Titelverteidiger Kiel beherrschte den Wilhelmshavener HV beim 35:24 (18:12) ohne Probleme und verteidigte damit den zweiten Platz. Der SC Magdeburg fand nach dem überraschenden Punktverlust beim VfL Pfullingen in die Erfolgsspur zurück und rückte durch den 32:27 (15:15)-Sieg über Tabellennachbar HSG Nordhorn auf Rang drei vor. Einen Punkt hinter Magdeburg liegt DHB-Pokalsieger Flensburg, der im spannenden Nordderby beim HSV Hamburg trotz einer Fünf-Tore-Führung in der 48. Minute nicht über ein 27:27 (14:12) hinauskam.

Lemgo siegt in Melsungen

Ex-Meister TBV Lemgo bleibt durch den 35:26 (18:16)-Auswärtserfolg bei MT Melsungen auf Tuchfühlung zur Spitzengruppe, der TV Großwallstadt stellte mit dem 29:27 (13:12) bei GWD Minden den Anschluss ans Tabellenmittelfeld her. Die HSG Düsseldorf unterlag dem starken Aufsteiger SG Kronau/Östringen 29:30 (17:13).

"Es reicht eben nicht, nur schön zu spielen. Der HSV hat gezeigt, wie man kämpft. Für uns hätte es noch viel schlimmer kommen können", sagte der wütende Flensburger Geschäftsführer Thorsten Storm nach dem verschenkten Sieg des Champions-League-Teilnehmers vor 10 769 Zuschauern in der Hamburger Colorline Arena.

Rastner sichert Hamburg den Punktgewinn

Ausgerechnet der erst vor zwei Wochen vom hessischen Regionalligisten TV Petterweil verpflichtete Oldie Andreas Rastner bescherte dem HSV mit seinem achten Treffer in letzter Sekunde den Punktgewinn. "Es ist schon geil, sowas vor so vielen Zuschauern noch einmal erleben zu dürfen", meinte der 37-jährige Rastner, der erst vor 14 Tagen als Ersatz für den verletzten Kreisläufer Bertrand Gille geholt worden war.

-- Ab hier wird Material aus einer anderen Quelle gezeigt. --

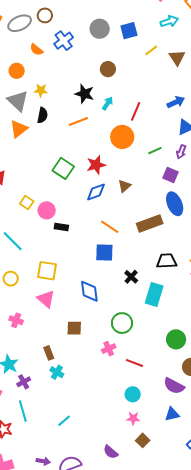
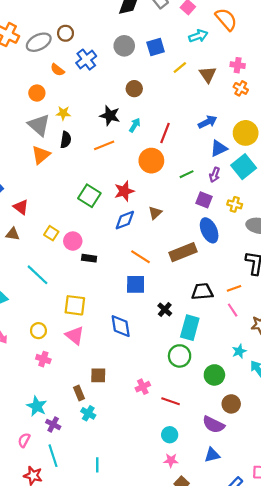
yellow circle: (11, 279) -> (38, 331), moved
green circle: (122, 323) -> (180, 356), moved
brown square: (74, 328) -> (98, 375), moved
purple cross: (24, 382) -> (53, 424), turned -32
cyan line: (64, 421) -> (97, 465), turned -48

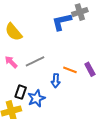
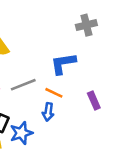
blue L-shape: (62, 22) -> (63, 64), moved
orange line: (70, 70) -> (54, 93), moved

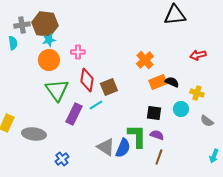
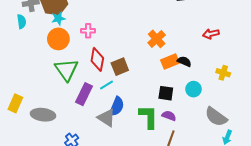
yellow cross: (197, 93) -> (223, 73), moved
gray semicircle: (207, 121) -> (216, 117), moved, size x1.6
gray triangle: (106, 147) -> (106, 118), moved
blue semicircle: (123, 148) -> (117, 107), moved

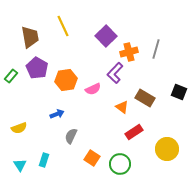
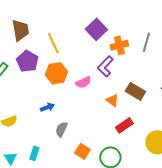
yellow line: (63, 26) -> (53, 43), moved

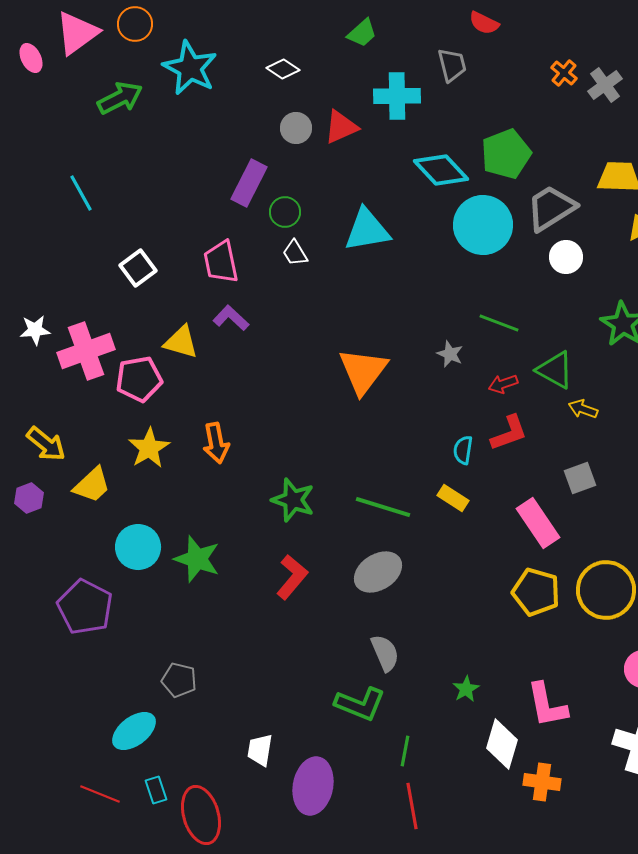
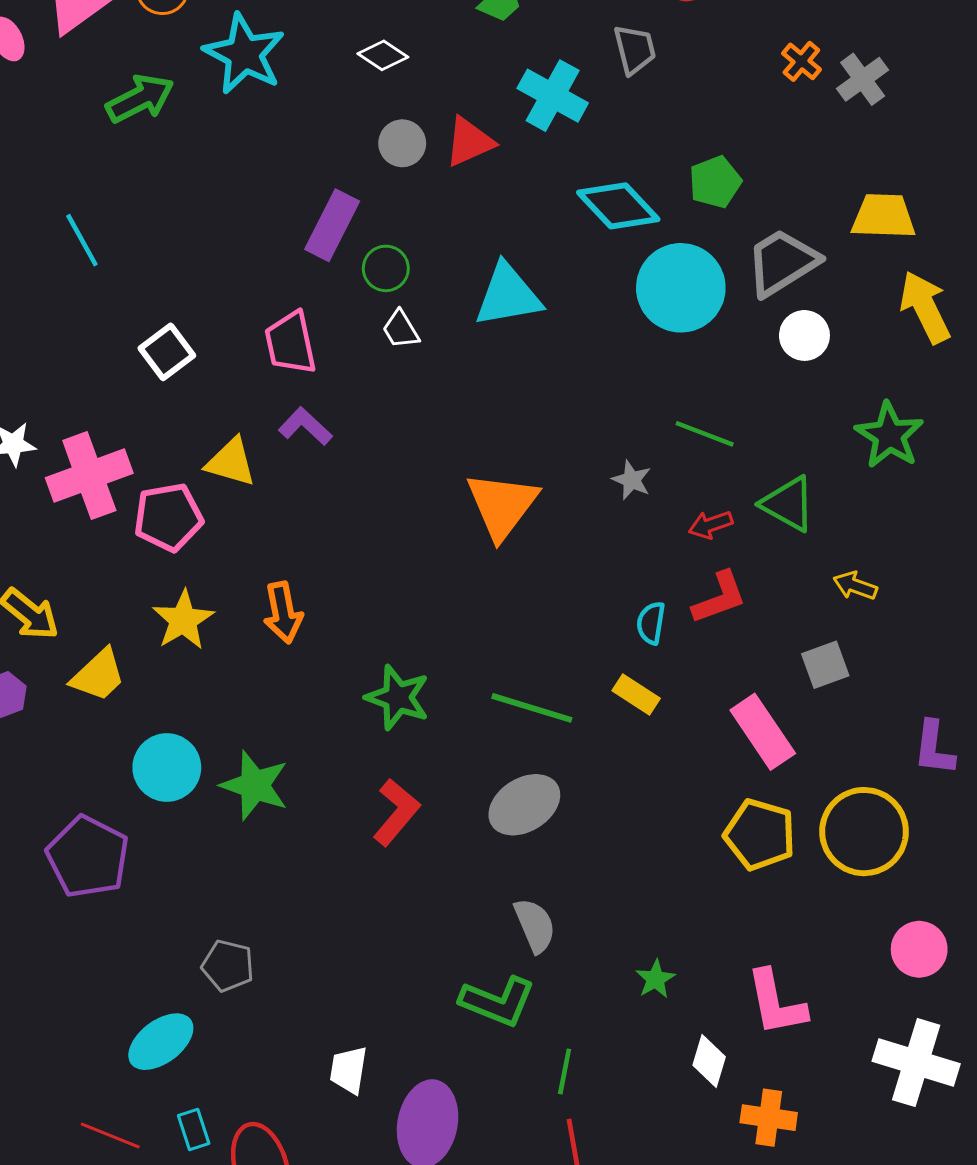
cyan cross: (397, 96) -> (553, 96), turned 30
green pentagon: (506, 154) -> (715, 182), size x0.7
yellow arrow: (583, 409) -> (855, 586), moved
white diamond: (502, 744) -> (709, 1061), size x0.7

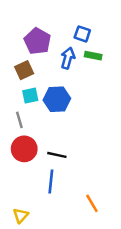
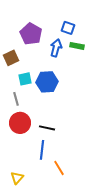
brown square: (24, 70) -> (11, 58), moved
orange line: (92, 203) -> (59, 168), moved

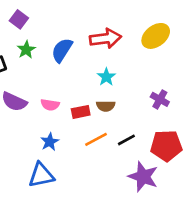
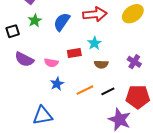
brown semicircle: (106, 106) -> (101, 64), moved
red rectangle: (81, 112) -> (74, 53), moved
blue star: (50, 142) -> (57, 84), moved

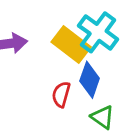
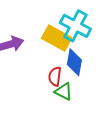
green triangle: (103, 117) -> (64, 92), moved

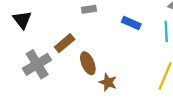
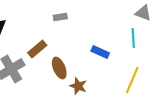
blue rectangle: (131, 23) -> (100, 52), moved

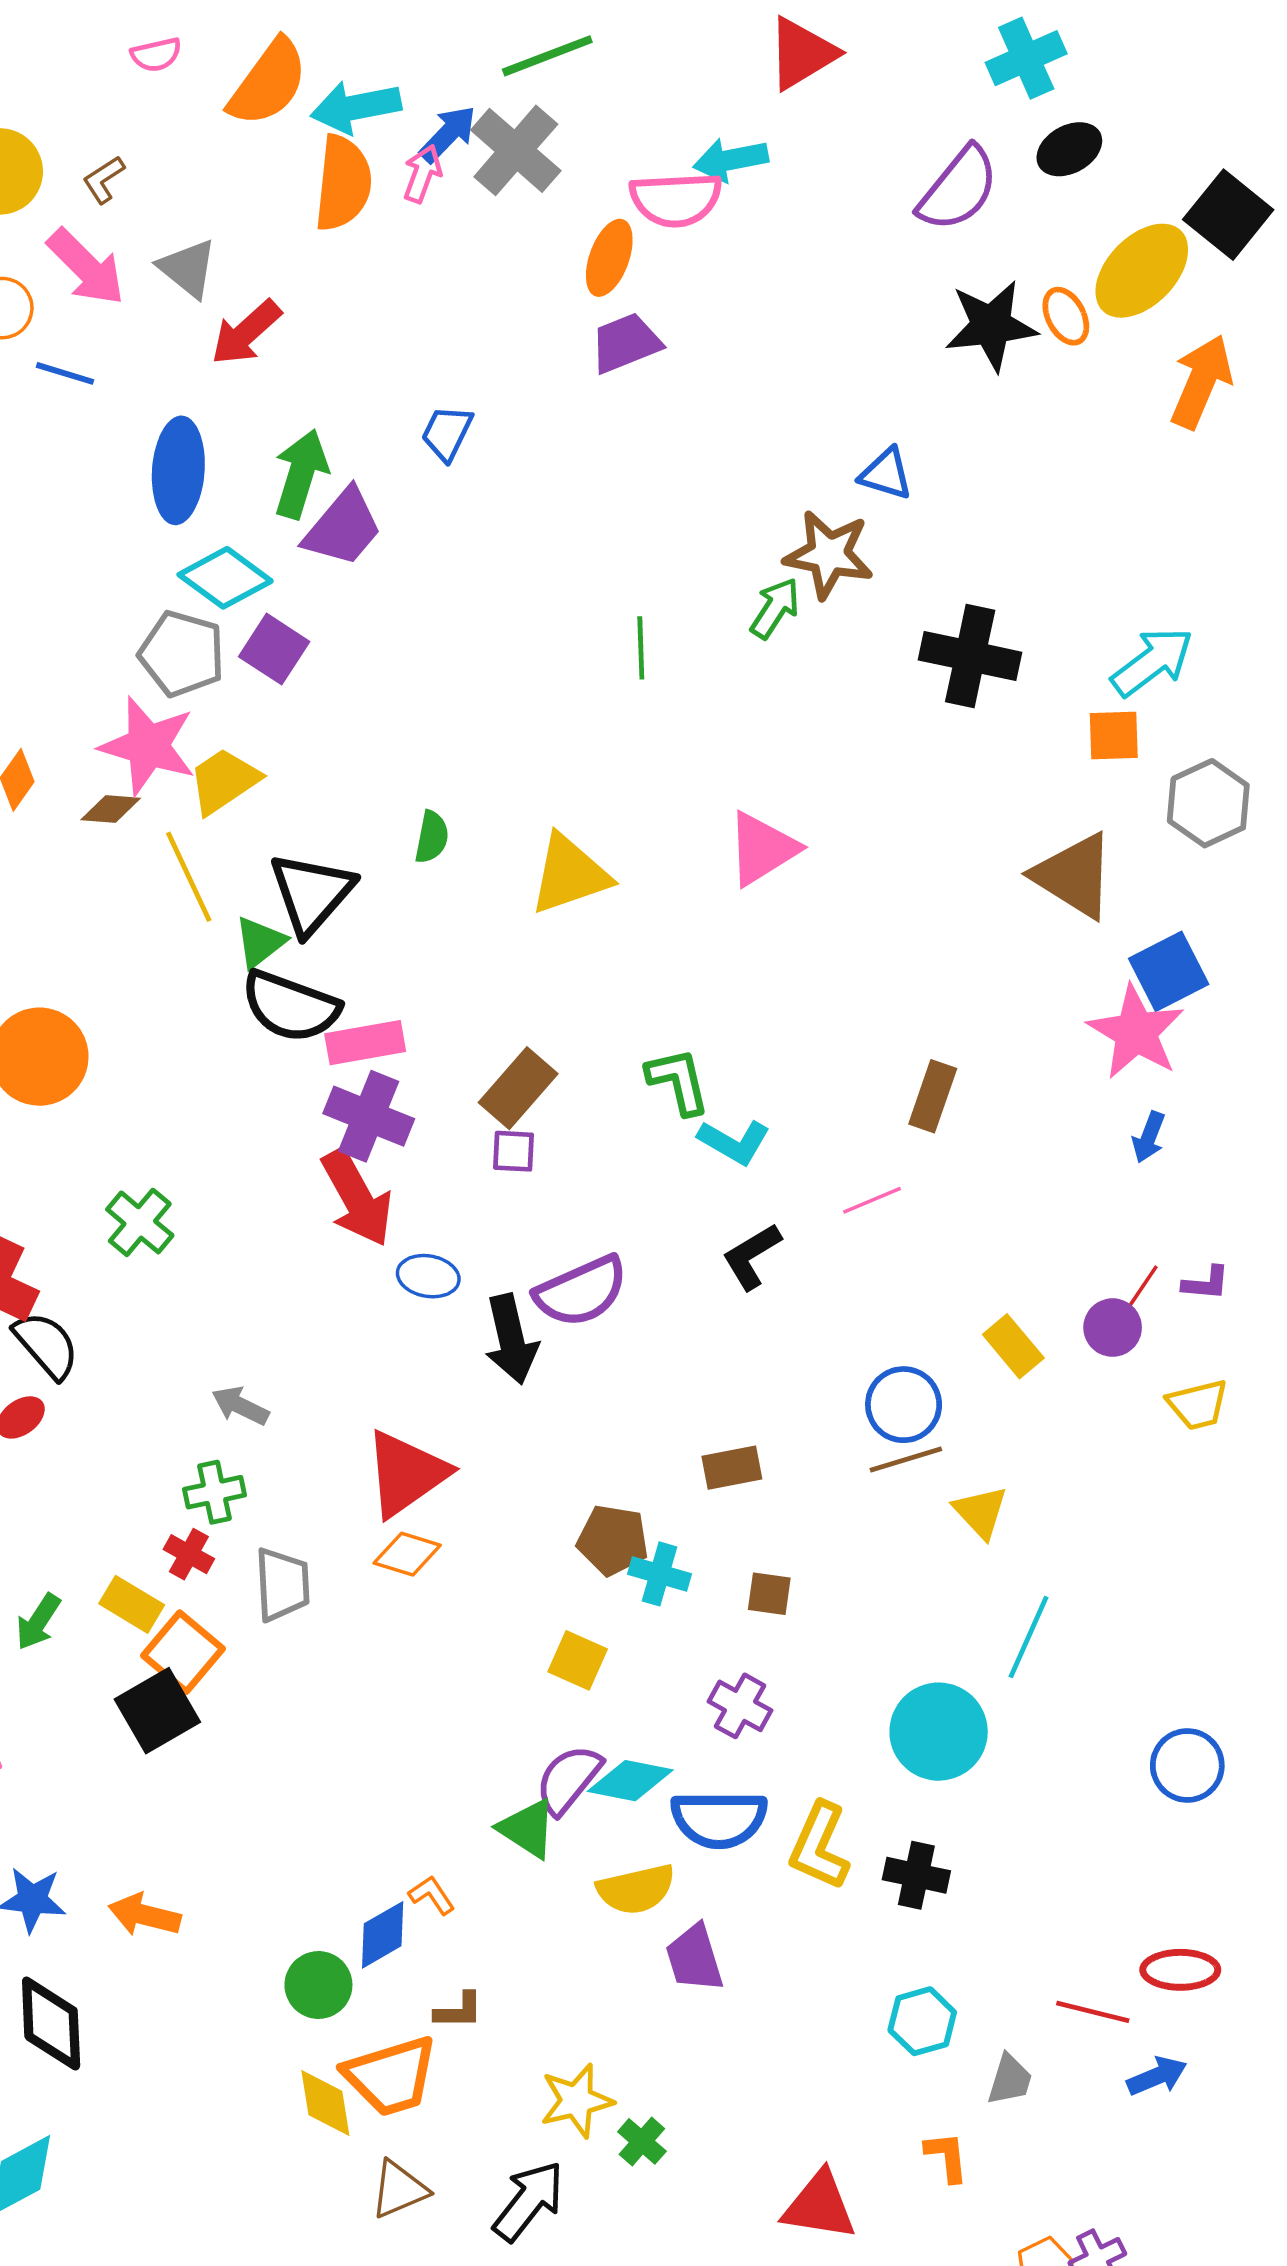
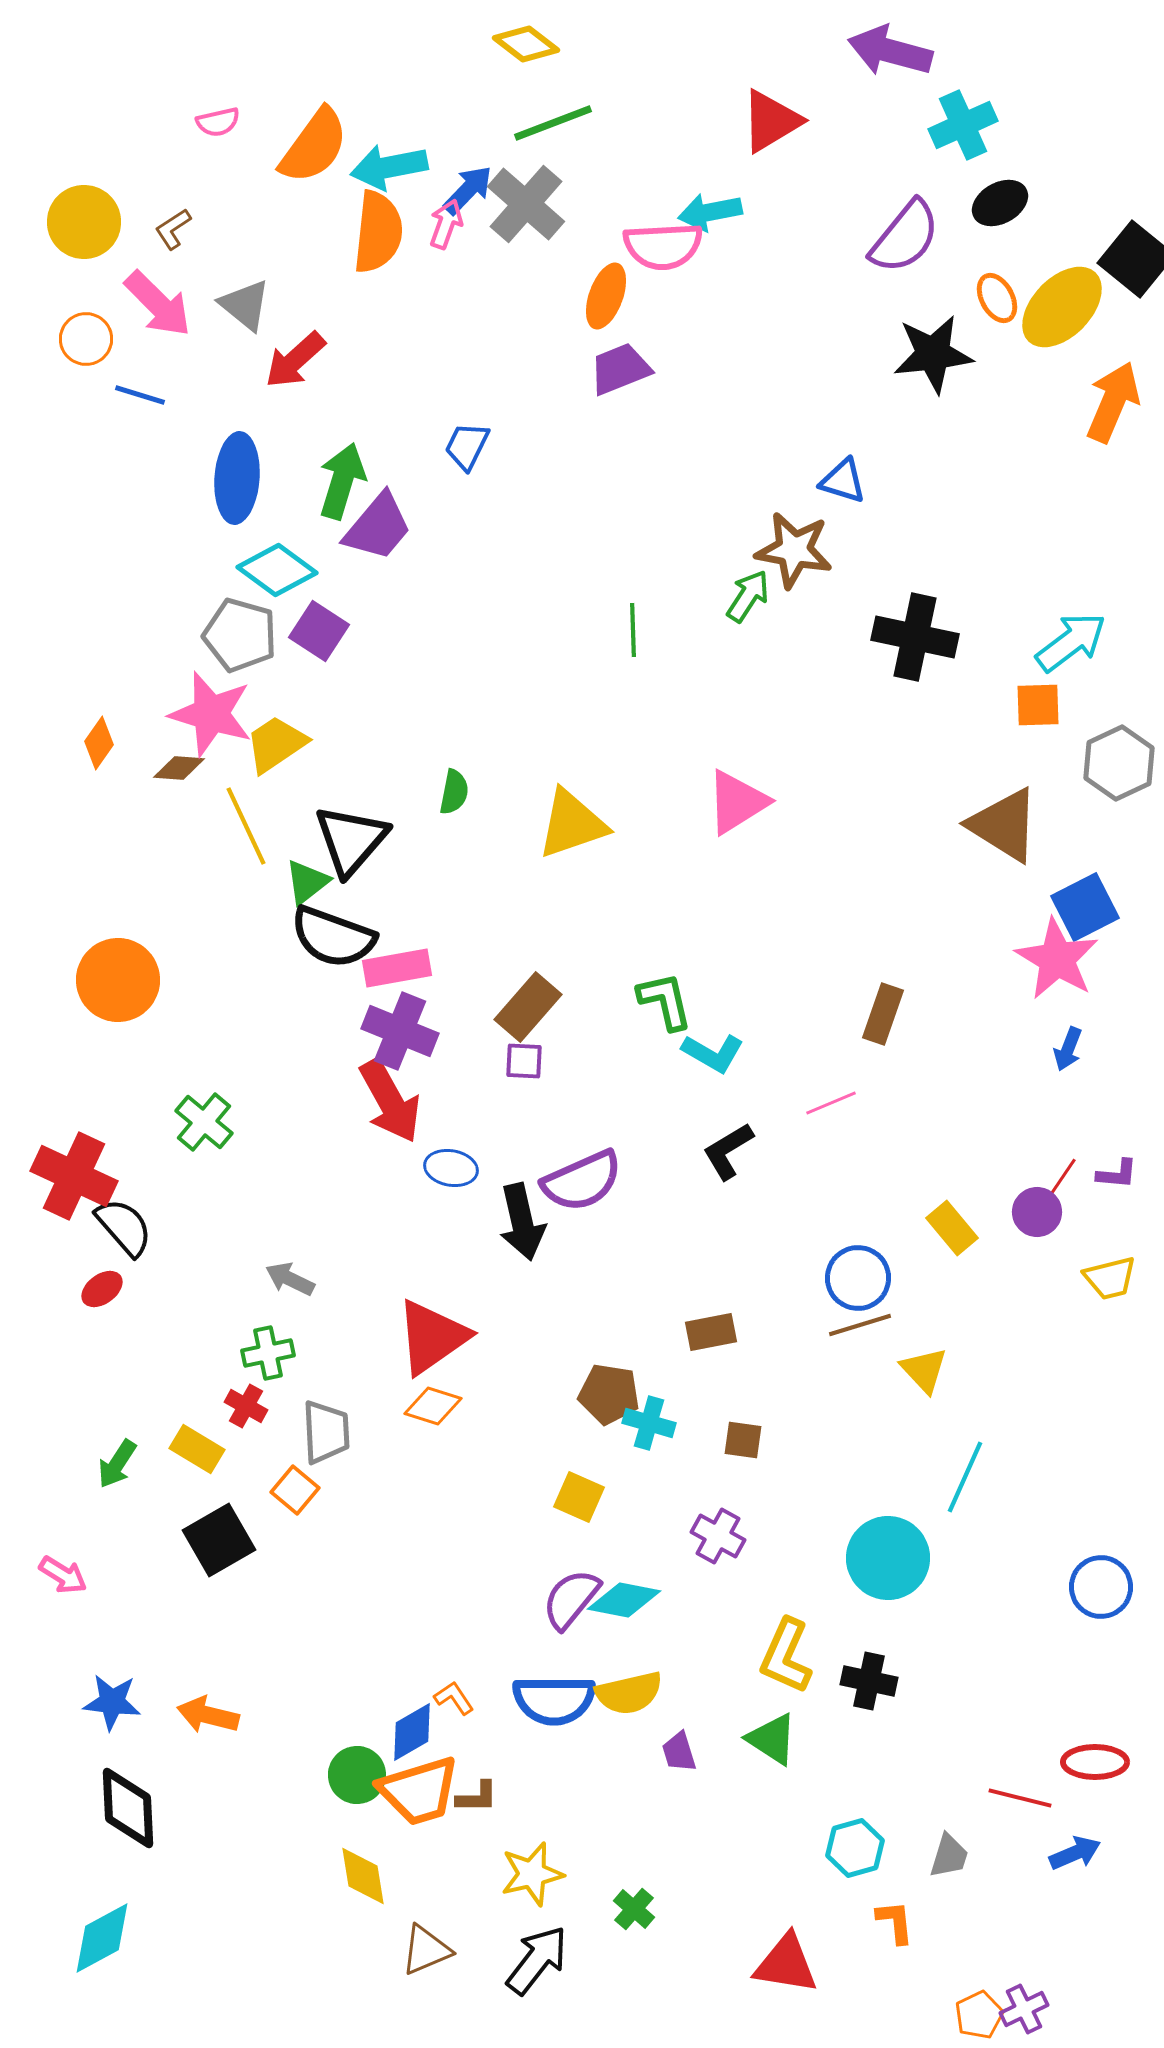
orange ellipse: (1066, 316) -> (997, 298), moved
orange square: (183, 1652) -> (295, 1490), moved, size x0.7
blue semicircle: (719, 1819) -> (554, 1700), moved
green triangle: (528, 1829) -> (772, 1739), moved
purple trapezoid: (694, 1958) -> (679, 1752), size x0.7
cyan hexagon: (922, 2021) -> (855, 1848), moved
orange trapezoid: (391, 2076) -> (419, 1791), moved
yellow star: (577, 2101) -> (532, 1874), moved

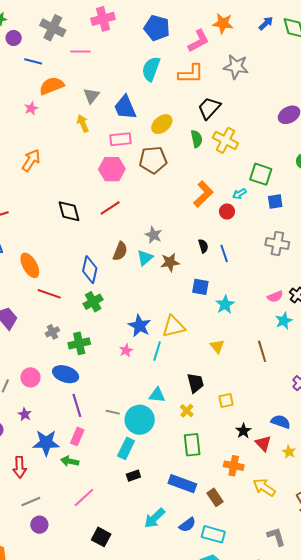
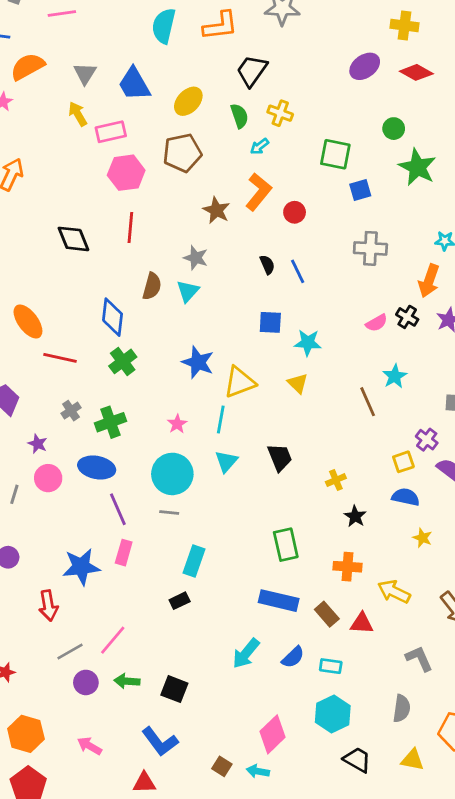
pink rectangle: (120, 139) -> (111, 132), moved
yellow cross: (225, 140) -> (280, 113), size x0.7
cyan arrow: (239, 194) -> (259, 146), moved
red line: (110, 208) -> (130, 228), turned -45
brown star: (170, 262) -> (216, 210), moved, turned -30
cyan star: (225, 304) -> (308, 343), turned -30
cyan star: (284, 321) -> (395, 376), moved
blue star: (140, 326) -> (198, 362), moved
yellow triangle: (217, 346) -> (298, 383), moved
cyan triangle: (157, 395) -> (226, 461), moved, turned -48
yellow square: (226, 401) -> (403, 462), moved
yellow cross: (187, 411) -> (336, 480), moved, turned 32
purple star: (25, 414) -> (38, 444), moved
cyan circle: (140, 420) -> (172, 474), moved
red triangle: (263, 443) -> (362, 623), moved, turned -36
green arrow: (70, 461) -> (127, 681), moved
black rectangle: (133, 476) -> (180, 601), moved
pink line: (84, 498) -> (113, 640), moved
cyan rectangle: (213, 534) -> (331, 666), size x0.7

Auch der neue HSV-Trainer Martin Schwalb war zufrieden. "Jetzt weiß meine Mannschaft, dass sie Spiele noch drehen kann", sagte der frühere Wallauer Coach, der sich auch über das gelungene Comeback von Nationalspieler Torsten Jansen (Haarriss im Schienbein) freute. Zumindest einen Sieger hatten die Flensburger in ihren Reihen: Marcin Lijewski gewann das Familienduell gegen seinen Bruder Krzystof (HSV) mit 6:5 Toren.